=== Section Start ===

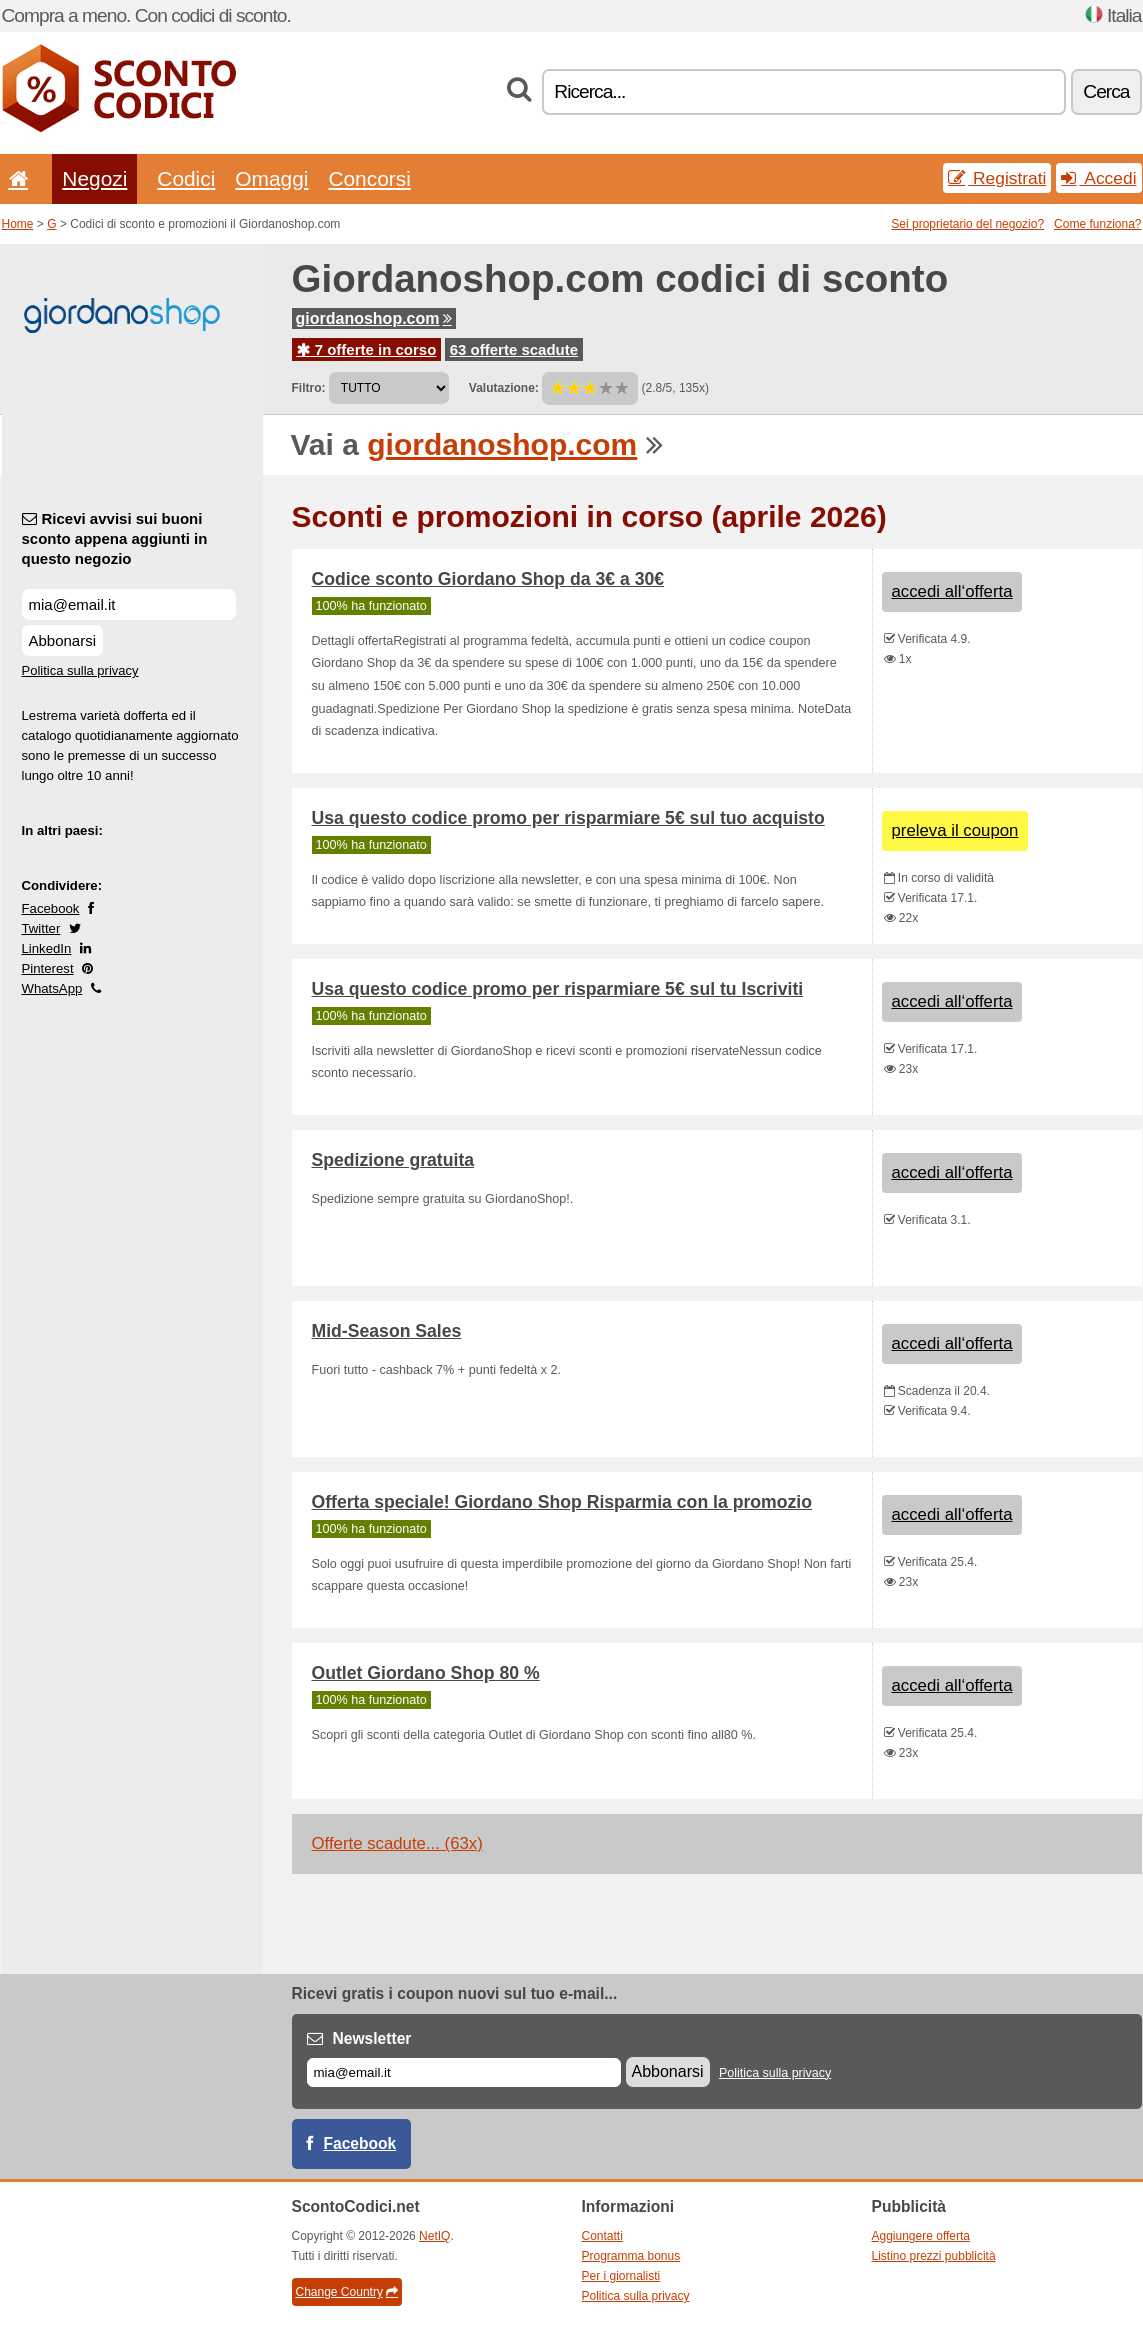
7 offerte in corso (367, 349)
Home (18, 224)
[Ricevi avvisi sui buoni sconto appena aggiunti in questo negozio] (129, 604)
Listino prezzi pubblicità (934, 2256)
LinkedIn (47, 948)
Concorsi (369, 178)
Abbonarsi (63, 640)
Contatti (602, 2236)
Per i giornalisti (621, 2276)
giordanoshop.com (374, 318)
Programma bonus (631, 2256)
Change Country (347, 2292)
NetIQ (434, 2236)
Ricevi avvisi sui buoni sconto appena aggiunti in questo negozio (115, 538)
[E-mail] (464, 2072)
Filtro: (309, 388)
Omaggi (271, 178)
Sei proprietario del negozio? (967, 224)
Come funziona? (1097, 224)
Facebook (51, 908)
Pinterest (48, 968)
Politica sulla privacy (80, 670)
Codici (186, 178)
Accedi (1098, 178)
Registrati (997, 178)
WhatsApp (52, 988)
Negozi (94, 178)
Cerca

=== Section End ===

▸ Work to be completed
From the first line above to the line containing "Come funziona? (1097, 224)", repeat each line exactly. Pictures stay out.

▸ Solution to the problem
7 offerte in corso (367, 349)
Home (18, 224)
[Ricevi avvisi sui buoni sconto appena aggiunti in questo negozio] (129, 604)
Listino prezzi pubblicità (934, 2256)
LinkedIn (47, 948)
Concorsi (369, 178)
Abbonarsi (63, 640)
Contatti (602, 2236)
Per i giornalisti (621, 2276)
giordanoshop.com (374, 318)
Programma bonus (631, 2256)
Change Country (347, 2292)
NetIQ (434, 2236)
Ricevi avvisi sui buoni sconto appena aggiunti in questo negozio (115, 538)
[E-mail] (464, 2072)
Filtro: (309, 388)
Omaggi (271, 178)
Sei proprietario del negozio? (967, 224)
Come funziona? (1097, 224)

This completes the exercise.